Communicating from the hooked syscall
In this post, we explore how to establish communication from a hooked syscall using Interprocess Communication (IPC) in Rust. We cover both Tokio-based async IPC for usermode components and blocking IPC for the hooked syscall inside an injected DLL.
Intro
Previously, we explored how to hook syscalls for our EDR. Now, we need a way to extract and communicate that data without disrupting the hooked process. This post covers Interprocess Communication (IPC) in Rust, using both async (Tokio) and blocking approaches tailored for injected DLLs
If you like what you see, or want to check out the code in action in the full repository, you can find the project on my GitHub.
IPC
IPC (Interprocess Communication) is a method of allowing processes to send data to one another at runtime. In Windows, we can use Named Pipes which are objects managed by the
operating system, and they allow us to write to the pipe server by specifying its name, which is under the pipe namespace. For this example, I’ll use the following identifier
for the named pipe:
pub static PIPE_FOR_INJECTED_DLL: &str = r"\\.\pipe\sanctum_pipe_injected_dll";
The IPC system has two sides, a server, which listens for writes, and a client, which will instigate the connection and write data to the pipe - a similar model to web networking.
IPC in Rust
Tokio has a nice implementation of named pipes which makes life really easy in an async context. We will be using the Tokio implementation of IPC for our server, which is listening
in the usermode engine (which receives actions from the GUI, process telemetry, driver, etc) as we do want this to be truly asynchronous - we don’t want anything to block or hang threads
whilst other parts of the engine are running.
Turning our attention to the hooked syscall however, we cannot introduce Tokio there as we will be bringing along the whole async runtime that is required, as well as having to mark our callback functions as async. I haven’t tried it but this sounds like a low level disaster. I suppose in some ways it should not matter whether our injected DLL itself has the async runtime, but given the low level control we require over our callback routines, I do not want to add an additional layer of complication.

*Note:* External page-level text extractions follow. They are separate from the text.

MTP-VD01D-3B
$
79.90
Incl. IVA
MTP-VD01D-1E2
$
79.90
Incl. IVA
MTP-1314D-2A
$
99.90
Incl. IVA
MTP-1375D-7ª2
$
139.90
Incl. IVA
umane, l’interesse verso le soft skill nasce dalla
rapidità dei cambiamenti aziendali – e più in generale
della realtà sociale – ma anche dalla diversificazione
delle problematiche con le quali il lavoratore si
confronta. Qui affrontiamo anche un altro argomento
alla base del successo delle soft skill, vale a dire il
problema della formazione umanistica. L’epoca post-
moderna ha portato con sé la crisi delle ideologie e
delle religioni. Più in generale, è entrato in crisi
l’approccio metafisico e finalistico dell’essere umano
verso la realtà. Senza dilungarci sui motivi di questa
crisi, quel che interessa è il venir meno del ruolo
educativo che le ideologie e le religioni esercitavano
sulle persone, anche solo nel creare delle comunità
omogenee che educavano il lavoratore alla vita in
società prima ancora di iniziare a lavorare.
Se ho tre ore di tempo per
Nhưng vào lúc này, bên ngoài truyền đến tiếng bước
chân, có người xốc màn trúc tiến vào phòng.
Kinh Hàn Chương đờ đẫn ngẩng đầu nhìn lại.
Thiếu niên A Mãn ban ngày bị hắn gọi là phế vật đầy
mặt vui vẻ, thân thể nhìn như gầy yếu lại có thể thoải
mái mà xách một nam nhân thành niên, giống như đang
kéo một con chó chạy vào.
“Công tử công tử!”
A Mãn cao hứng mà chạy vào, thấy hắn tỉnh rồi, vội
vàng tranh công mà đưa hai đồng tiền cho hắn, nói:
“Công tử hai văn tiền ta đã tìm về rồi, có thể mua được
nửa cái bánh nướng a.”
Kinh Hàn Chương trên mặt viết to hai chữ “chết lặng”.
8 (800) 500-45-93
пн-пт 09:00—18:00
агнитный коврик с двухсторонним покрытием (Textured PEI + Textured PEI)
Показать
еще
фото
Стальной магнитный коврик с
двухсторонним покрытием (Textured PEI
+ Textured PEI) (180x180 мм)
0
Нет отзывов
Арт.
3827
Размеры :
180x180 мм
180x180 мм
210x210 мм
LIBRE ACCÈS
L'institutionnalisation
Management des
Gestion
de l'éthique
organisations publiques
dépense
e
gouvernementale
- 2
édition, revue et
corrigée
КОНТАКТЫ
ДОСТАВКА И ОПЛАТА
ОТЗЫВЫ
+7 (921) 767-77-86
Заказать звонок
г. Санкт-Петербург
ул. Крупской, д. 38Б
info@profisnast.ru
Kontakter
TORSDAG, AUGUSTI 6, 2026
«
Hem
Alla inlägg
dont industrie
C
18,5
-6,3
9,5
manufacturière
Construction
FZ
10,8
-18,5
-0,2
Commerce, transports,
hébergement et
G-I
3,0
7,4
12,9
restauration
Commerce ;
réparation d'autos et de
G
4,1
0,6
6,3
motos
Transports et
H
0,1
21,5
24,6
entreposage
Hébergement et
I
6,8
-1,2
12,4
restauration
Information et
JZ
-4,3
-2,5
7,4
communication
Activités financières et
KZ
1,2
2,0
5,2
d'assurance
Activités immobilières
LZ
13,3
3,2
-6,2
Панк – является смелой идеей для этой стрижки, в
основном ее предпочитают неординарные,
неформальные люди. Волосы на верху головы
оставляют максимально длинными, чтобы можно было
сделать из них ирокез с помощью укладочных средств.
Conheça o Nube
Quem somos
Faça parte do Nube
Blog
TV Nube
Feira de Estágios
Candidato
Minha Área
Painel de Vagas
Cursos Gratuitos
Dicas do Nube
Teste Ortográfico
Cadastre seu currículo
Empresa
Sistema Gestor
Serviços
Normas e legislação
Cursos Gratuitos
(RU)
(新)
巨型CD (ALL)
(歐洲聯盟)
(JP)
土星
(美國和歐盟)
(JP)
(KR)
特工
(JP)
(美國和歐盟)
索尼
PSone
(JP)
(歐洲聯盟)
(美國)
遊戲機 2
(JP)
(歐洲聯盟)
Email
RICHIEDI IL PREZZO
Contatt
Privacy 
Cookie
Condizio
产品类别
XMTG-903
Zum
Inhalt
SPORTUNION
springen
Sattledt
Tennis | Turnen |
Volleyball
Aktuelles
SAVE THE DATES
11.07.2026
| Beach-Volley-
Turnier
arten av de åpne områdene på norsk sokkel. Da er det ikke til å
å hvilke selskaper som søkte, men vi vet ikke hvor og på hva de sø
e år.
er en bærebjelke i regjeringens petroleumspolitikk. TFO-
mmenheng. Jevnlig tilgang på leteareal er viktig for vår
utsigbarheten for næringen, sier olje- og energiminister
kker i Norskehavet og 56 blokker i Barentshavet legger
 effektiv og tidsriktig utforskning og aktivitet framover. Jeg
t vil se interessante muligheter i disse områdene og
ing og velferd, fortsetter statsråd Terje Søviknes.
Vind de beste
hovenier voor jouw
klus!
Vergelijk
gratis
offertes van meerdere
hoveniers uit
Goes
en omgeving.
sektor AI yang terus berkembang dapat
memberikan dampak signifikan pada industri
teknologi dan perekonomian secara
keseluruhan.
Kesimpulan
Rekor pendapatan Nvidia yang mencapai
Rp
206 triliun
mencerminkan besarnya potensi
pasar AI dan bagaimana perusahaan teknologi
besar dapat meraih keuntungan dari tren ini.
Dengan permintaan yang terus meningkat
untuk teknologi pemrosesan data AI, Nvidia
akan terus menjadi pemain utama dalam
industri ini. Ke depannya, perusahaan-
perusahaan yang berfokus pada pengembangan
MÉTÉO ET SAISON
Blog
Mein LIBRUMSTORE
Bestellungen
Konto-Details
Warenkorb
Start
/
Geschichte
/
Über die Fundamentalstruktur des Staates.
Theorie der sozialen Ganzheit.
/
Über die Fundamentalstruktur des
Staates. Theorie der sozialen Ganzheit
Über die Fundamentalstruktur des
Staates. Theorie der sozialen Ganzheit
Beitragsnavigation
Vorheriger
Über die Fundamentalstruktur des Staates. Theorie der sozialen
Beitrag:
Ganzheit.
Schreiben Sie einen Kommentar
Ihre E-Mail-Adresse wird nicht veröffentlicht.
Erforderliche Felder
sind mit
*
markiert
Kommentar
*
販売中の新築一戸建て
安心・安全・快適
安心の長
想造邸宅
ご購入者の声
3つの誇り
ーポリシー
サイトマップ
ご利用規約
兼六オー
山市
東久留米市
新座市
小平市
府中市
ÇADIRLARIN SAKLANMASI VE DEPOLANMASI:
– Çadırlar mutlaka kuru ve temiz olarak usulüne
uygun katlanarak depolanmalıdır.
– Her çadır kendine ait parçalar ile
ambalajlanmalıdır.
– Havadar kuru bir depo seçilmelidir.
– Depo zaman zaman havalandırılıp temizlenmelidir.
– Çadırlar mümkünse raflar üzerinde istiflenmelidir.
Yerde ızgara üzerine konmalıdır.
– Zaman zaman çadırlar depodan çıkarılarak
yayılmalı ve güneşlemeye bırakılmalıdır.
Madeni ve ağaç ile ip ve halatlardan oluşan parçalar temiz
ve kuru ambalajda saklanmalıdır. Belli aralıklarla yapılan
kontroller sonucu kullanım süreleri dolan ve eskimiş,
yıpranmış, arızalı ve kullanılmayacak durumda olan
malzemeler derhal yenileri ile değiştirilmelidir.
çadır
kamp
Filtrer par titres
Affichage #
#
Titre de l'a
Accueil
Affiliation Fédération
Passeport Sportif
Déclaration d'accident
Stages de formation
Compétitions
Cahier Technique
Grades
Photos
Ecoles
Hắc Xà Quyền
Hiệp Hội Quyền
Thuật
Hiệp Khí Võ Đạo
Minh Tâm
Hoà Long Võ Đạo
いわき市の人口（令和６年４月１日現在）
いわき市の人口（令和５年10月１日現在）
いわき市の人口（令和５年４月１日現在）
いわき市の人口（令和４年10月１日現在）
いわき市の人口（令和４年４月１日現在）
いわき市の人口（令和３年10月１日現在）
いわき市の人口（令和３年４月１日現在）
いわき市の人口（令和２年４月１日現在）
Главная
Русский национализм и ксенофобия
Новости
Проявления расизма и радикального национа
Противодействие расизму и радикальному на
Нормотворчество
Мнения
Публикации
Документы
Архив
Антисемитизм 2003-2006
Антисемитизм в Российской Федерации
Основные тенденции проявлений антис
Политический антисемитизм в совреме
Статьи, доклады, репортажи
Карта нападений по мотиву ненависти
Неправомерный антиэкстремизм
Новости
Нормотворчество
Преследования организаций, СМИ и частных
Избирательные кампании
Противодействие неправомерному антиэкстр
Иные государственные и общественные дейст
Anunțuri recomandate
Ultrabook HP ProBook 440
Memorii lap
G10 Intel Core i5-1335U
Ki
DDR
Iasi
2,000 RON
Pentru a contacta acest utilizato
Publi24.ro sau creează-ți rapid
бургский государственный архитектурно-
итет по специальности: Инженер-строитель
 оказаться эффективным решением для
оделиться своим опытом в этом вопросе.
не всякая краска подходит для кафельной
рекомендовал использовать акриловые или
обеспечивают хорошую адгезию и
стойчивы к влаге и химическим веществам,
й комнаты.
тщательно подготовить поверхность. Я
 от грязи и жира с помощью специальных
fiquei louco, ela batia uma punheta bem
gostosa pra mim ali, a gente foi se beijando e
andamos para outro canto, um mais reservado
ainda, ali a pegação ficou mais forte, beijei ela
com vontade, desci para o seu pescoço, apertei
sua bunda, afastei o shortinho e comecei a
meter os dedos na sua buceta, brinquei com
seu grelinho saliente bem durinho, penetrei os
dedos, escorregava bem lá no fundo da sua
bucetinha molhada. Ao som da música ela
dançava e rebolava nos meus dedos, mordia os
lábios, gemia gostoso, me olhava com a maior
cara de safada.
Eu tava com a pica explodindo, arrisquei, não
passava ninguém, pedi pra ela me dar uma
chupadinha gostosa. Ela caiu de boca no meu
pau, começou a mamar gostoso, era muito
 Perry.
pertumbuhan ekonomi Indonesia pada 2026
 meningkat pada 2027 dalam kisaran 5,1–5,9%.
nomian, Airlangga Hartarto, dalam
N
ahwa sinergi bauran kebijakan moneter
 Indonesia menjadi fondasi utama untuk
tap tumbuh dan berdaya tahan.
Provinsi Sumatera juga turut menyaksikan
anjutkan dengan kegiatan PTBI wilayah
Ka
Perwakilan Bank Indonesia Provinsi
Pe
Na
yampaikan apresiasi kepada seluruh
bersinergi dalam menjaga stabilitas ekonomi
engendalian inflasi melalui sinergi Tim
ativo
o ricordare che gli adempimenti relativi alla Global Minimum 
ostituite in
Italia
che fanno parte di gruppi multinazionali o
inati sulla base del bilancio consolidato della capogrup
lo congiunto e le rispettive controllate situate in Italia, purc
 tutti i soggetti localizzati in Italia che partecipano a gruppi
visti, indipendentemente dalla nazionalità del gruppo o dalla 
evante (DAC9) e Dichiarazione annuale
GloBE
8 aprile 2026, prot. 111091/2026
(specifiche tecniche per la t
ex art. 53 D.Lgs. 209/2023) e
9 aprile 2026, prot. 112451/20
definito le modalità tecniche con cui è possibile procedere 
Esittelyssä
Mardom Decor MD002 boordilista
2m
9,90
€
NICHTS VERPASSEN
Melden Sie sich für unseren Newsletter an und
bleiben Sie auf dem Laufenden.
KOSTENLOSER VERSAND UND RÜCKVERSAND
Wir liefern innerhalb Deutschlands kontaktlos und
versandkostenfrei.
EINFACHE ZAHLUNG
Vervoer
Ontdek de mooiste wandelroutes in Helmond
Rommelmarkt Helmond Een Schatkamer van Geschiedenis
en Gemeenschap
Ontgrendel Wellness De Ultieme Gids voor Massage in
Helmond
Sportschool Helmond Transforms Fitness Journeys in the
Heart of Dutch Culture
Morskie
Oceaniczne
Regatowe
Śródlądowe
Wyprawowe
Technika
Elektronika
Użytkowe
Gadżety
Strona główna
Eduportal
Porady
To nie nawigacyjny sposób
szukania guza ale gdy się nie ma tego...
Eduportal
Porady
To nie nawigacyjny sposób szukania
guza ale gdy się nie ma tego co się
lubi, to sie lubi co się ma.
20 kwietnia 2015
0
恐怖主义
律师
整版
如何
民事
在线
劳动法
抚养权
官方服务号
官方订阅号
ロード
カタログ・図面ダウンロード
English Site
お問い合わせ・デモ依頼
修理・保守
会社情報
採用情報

But this is no matter; a blocking IPC request suits our needs just fine - for this, we can use the std::fs route to named pipes. Writing to a named pipe is just like writing to a file,
so if you are familiar with that, then IPC is a breeze.
The server
Let’s start with implementing the server. Our server will be running in the um_engine part of the project, which introduces its own complication - that process is run as an administrator.
This means we need to set a SECURITY_ATTRIBUTES structure to allow read and writes from any
user. I’m not going to discuss it here, as it’s a little convoluted, but if you are interested check my source file on GitHub.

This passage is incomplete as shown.